◆ WHAT IS REQUIRED ◆
From the records below, output exactly the lines starting at the line with "Wise locks down $5.7" and ending at the line with "Retinitis Pigmentosa", both of them included, but no pictures.

◆ RECORDS FOR THE EXERCISE ◆
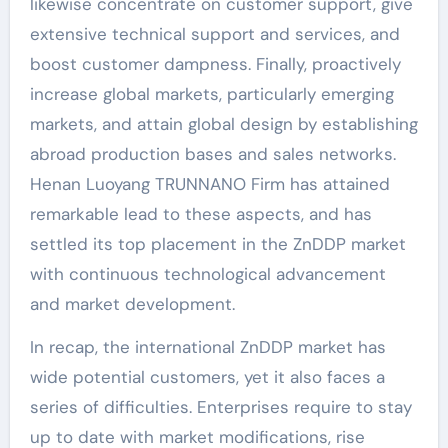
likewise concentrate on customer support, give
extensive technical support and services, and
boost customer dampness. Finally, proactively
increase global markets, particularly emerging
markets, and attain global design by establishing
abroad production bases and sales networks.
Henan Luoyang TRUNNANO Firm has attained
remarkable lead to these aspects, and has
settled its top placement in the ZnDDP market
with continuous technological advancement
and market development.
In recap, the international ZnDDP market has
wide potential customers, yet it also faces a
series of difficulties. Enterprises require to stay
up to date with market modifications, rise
* * *
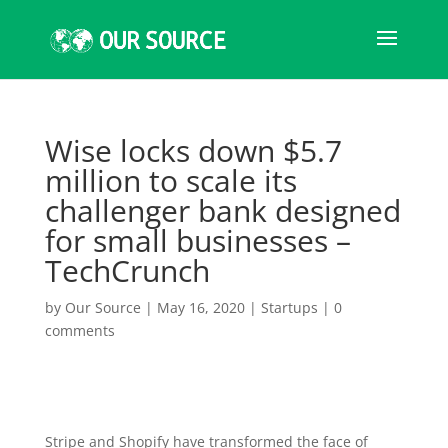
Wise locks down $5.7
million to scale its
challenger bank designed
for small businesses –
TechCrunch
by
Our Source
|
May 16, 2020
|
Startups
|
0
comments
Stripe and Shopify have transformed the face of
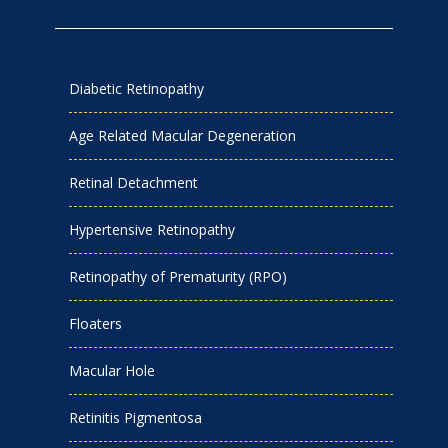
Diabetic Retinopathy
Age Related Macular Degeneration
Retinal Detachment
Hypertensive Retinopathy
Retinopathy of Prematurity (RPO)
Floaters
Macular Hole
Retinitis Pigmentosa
* * *
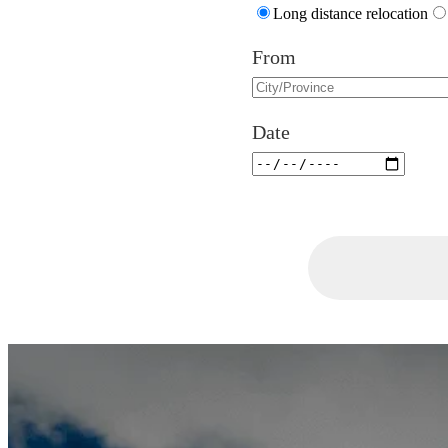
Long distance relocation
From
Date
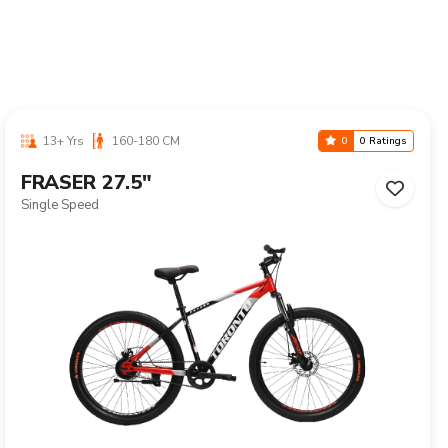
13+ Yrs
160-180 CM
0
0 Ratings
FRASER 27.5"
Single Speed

◆ SOLUTION TO THIS EXERCISE ◆
Wise locks down $5.7
million to scale its
challenger bank designed
for small businesses –
TechCrunch
by
Our Source
|
May 16, 2020
|
Startups
|
0
comments
Stripe and Shopify have transformed the face of
Diabetic Retinopathy
Age Related Macular Degeneration
Retinal Detachment
Hypertensive Retinopathy
Retinopathy of Prematurity (RPO)
Floaters
Macular Hole
Retinitis Pigmentosa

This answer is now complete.